Morphing UAVs allows for improved performance over changing range of environments and objectives.
The basic idea of a morphing aircraft wherein the vehicle changes its shape (or more generally the state) to optimally perform in multiple flight segments holds the promise of achieving unprecedented levels of efficiency and enable missions which cannot currently be performed by a single aircraft. Prior morphing demonstration programs have focused on large UAVs which present two critical limitations: i) the geometry changes required for morphing compromise the wing torsional stiffness (essentially the wing ‘torque-box’ gets eliminated); and ii) the airfoil cross-section cannot be made optimal for all flight conditions. In contrast, if we look at smaller aircraft–of the order of tens of pounds or less–we can take inspiration from birds to dramatically increase efficiency and functionality. Bird wings morph in three dimensions with large changes in wing geometry (area, span, sweep, camber, articulation, inertia, thickness/chord ratios etc.) Also, bending and torsion stiffness is provided by a central skeletal structure, which is efficient at small scales. While recent work provides a solid foundation to develop bird-like UAVs (albeit with fixed wings and thrust obtained by motor-driven props), a key critical limitation is the lack of software tools for easy, rapid, and accurate evaluation of the design space and conducting trade studies which would lead to optimal designs.
The primary focus of this effort is the development, demonstration, and validation of a design framework for structurally and geometrically reconfigurable air vehicles that allows unprecedented free exploration of a wide range of morphing concepts. This approach builds on the latest developments in uncoupled fluid-structure aeroelastic analysis at Texas A&M to provide, in a fully parallelized fashion, the performance predictions for the full range of provided vehicle configurations, each performing multiple mission-related maneuvers or experiencing associated phases of flight. Unlike previous morphing approaches, all possible avian inspired motions including articulation (elbow and wrist degrees of freedom) and the resulting changes in inertia are considered. As most missions can be decomposed into some set of flight phases that are cross-applicable to other missions, multi-objective optimization over such phases serves as the underlying driver for concept selection.
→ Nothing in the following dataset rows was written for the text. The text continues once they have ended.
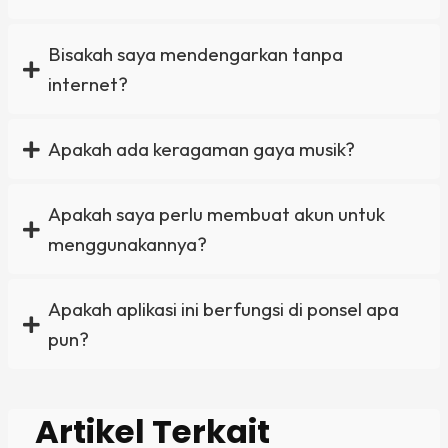
Bisakah saya mendengarkan tanpa
internet?
Apakah ada keragaman gaya musik?
Apakah saya perlu membuat akun untuk
menggunakannya?
Apakah aplikasi ini berfungsi di ponsel apa
pun?
Artikel Terkait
However, while a diverse range of vehicle configurations will be explored, adaptivity between all such states is not feasible. Background knowledge from the investigators, from biology, and the literature will allow adaptivity classification, whereby families of reconfigurations attainable via changes in relatively few configurational variables, are identified. This design space decomposition will allow intensive trades to be computed between each class, with the idealized “fully adaptable” frontier serving always as a utopian goal for the exploratory algorithms. A flowchart of the proposed computational framework is shown below.
In this approach, we evaluate a series of designs for performance over a range of competing missions or mission stages. Next, the best ranges of adaptivity for each active element (sweep, camber, span, etc.) are evaluated for aerodynamic performance. Finally, aeroelastic analysis determines the true adaptive performance. In one example shown below, chord and span are evaluated for adaptive performance benefits for a small UAV flying a mission consisting of both 20 and 60 knot forward flight. In this case, active span leads to larger performance increases than active chord. However, the practical difficulties of altering chord vs span must still be considered. These tools enable better informed decisions from design engineers when considering adaptive structures.

Changes in both chord and span can be compared across multiple objectives.